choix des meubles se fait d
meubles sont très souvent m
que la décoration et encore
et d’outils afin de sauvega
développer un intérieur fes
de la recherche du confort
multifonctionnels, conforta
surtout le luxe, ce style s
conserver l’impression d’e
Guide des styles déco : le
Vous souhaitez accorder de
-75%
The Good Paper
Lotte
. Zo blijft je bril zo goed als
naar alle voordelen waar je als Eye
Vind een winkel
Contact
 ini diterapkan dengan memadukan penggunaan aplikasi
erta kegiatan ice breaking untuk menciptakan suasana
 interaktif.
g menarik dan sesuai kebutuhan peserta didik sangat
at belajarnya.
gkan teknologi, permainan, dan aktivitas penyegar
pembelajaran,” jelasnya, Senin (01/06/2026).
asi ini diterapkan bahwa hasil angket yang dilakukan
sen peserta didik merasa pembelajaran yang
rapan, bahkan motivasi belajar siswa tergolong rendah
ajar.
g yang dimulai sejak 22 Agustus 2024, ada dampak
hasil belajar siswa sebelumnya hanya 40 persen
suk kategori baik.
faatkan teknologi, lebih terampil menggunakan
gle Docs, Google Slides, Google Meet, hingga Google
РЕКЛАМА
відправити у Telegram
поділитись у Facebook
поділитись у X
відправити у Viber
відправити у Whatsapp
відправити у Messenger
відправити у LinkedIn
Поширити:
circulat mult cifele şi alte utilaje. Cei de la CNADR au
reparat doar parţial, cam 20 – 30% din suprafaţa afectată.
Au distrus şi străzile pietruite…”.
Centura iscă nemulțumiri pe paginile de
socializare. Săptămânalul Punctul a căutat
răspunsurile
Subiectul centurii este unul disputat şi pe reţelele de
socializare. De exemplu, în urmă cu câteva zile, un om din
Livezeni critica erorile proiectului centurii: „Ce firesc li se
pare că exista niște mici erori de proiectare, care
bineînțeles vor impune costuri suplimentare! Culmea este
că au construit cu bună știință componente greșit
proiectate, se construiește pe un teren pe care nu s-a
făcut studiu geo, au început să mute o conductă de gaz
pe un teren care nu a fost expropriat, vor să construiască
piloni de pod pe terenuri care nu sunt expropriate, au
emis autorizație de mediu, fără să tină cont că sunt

---

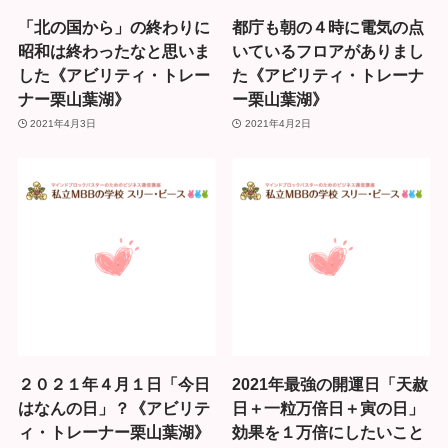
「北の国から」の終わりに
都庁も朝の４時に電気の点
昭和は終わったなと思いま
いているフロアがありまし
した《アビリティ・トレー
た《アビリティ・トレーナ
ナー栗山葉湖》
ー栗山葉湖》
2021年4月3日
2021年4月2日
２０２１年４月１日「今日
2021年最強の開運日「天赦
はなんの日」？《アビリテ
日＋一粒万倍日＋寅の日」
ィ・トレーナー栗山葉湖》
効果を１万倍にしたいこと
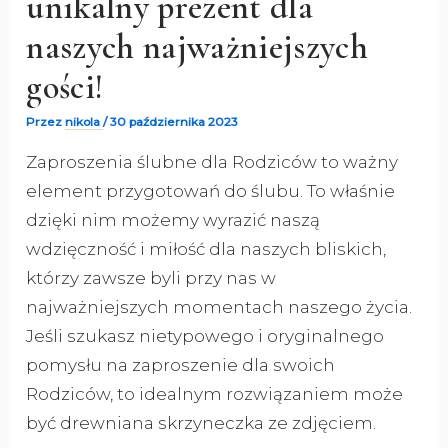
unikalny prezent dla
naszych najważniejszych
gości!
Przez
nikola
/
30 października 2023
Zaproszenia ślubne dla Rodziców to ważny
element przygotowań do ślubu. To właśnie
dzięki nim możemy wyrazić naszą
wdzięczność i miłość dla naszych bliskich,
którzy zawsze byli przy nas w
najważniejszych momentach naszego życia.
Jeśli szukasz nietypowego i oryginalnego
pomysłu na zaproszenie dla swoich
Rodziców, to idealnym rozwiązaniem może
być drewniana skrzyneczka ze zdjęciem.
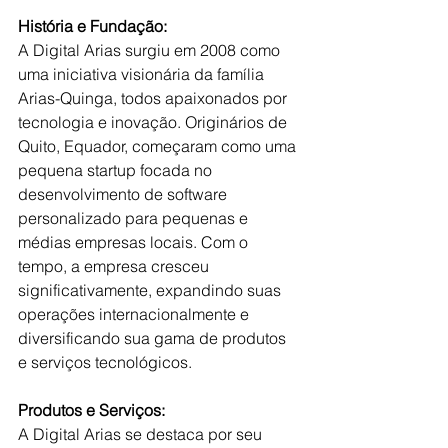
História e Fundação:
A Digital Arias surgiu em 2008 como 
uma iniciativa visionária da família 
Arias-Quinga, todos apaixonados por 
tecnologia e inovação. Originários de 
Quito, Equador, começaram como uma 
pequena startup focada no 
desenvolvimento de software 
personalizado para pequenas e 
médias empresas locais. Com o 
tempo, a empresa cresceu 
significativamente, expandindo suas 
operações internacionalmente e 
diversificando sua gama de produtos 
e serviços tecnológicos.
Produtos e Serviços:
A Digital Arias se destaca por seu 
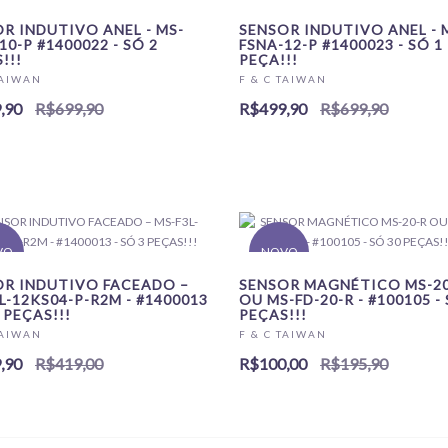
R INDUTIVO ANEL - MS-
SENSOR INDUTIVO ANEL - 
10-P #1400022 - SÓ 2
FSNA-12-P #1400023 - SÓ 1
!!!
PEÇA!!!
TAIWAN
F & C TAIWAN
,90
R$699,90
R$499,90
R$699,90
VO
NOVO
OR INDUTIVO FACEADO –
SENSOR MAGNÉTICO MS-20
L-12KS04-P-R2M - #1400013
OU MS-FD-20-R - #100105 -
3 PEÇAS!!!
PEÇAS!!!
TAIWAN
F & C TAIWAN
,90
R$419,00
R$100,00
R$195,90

→ **Work item**
Within the entries above, give again exactly the lines starting at the one that contains "Rodziców, to idealnym rozwiązaniem może" and ending at the one that contains "pequena startup focada no", leaving out the pictures.

→ **Answer to the problem**
Rodziców, to idealnym rozwiązaniem może
być drewniana skrzyneczka ze zdjęciem.
História e Fundação:
A Digital Arias surgiu em 2008 como 
uma iniciativa visionária da família 
Arias-Quinga, todos apaixonados por 
tecnologia e inovação. Originários de 
Quito, Equador, começaram como uma 
pequena startup focada no 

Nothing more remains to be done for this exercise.